We further provide code to preprocess the data, identify onset responsive channels and perform temporal decoding of categorical information (e.g., faces vs. objects), illustrated in a Jupyter notebook (notebooks/ieeg-data-release.ipynb). Additionally, pipeline scripts with default parameters are available for analyses on all channels and participants. All provided pipelines are fully customizable through JSON files (docs/config-default.json).
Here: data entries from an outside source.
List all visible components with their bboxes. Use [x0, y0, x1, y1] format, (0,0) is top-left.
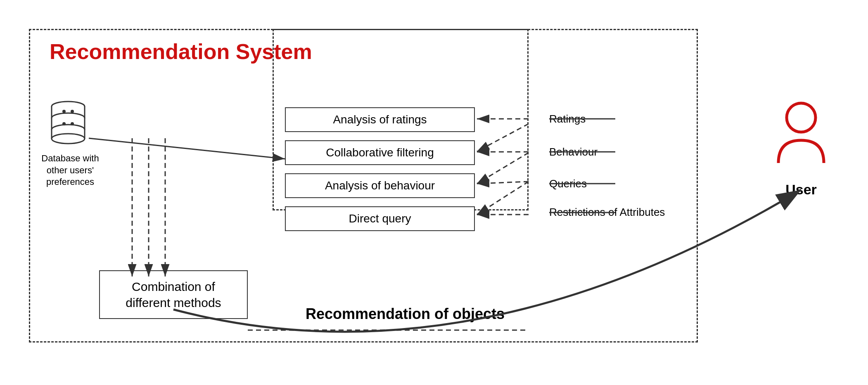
method-ratings-label: Analysis of ratings: [333, 113, 427, 126]
method-box-ratings: Analysis of ratings: [285, 107, 475, 132]
svg-point-12: [52, 134, 85, 144]
svg-point-14: [71, 110, 74, 113]
method-box-query: Direct query: [285, 206, 475, 231]
database-icon: [50, 99, 87, 146]
right-label-queries: Queries: [549, 177, 587, 190]
svg-point-15: [62, 122, 66, 125]
diagram-container: Recommendation System Da: [17, 17, 851, 367]
user-icon: [776, 99, 826, 167]
diagram-title: Recommendation System: [50, 39, 312, 64]
method-query-label: Direct query: [349, 212, 411, 225]
combination-box: Combination of different methods: [99, 270, 248, 319]
svg-point-16: [71, 122, 74, 125]
svg-point-13: [62, 110, 66, 113]
method-box-collab: Collaborative filtering: [285, 140, 475, 165]
database-label: Database with other users' preferences: [37, 153, 103, 188]
combination-label: Combination of different methods: [126, 280, 221, 309]
method-box-behaviour: Analysis of behaviour: [285, 173, 475, 198]
method-collab-label: Collaborative filtering: [326, 146, 434, 159]
right-label-restrictions: Restrictions of Attributes: [549, 205, 665, 220]
right-label-ratings: Ratings: [549, 113, 586, 125]
svg-point-17: [787, 103, 816, 132]
recommendation-label: Recommendation of objects: [306, 305, 505, 323]
method-behaviour-label: Analysis of behaviour: [325, 179, 435, 192]
right-label-behaviour: Behaviour: [549, 146, 598, 158]
user-label: User: [776, 182, 826, 198]
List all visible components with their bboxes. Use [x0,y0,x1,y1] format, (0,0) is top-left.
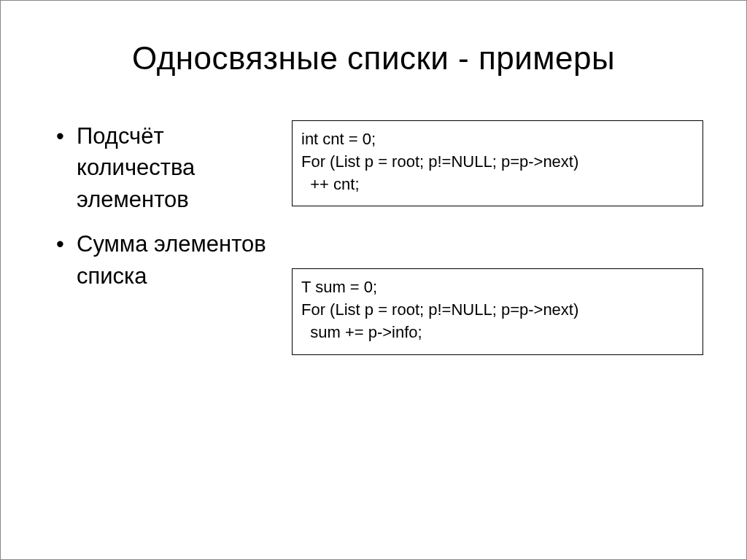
bullet-item: Подсчёт количества элементов [55,120,277,215]
bullet-item: Сумма элементов списка [55,228,277,292]
left-column: Подсчёт количества элементов Сумма элеме… [44,120,277,305]
bullet-list: Подсчёт количества элементов Сумма элеме… [55,120,277,292]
The preprocessing pipeline, based on Cogitate et al.13, includes the removal of line noise (60 Hz), identifying and excluding defective channels based on visual inspection and clinical annotations, re-referencing using a Laplace scheme, computing high gamma power (70–150 Hz) and event-related potentials (ERPs, 0–30 Hz), as well as epoching around stimuli onsets and offsets. Standard iEEG analysis pipelines are provided for identifying onset-responsive channels and decoding categorical information (e.g., faces vs. objects). For instance, onset response detection compares high gamma activation pre- (−0.3 to 0 sec) and post-stimulus (0.05 to 0.350 sec), using a paired t-test. Cross-temporal generalization49,50 for decoding faces vs. objects employs support vector machines and 5-fold cross-validation. We also demonstrate how anatomical electrode labels from Freesurfer reconstruction atlases can be used to constrain analyses spatially, enabling investigating neural dynamics in specific brain regions. Finally, a Jupyter notebook (ieeg-single-participant-report.ipynb) generates a comprehensive report for each participant, preprocessing data and computing onset responsiveness, with results displayed on the fsaverage brain.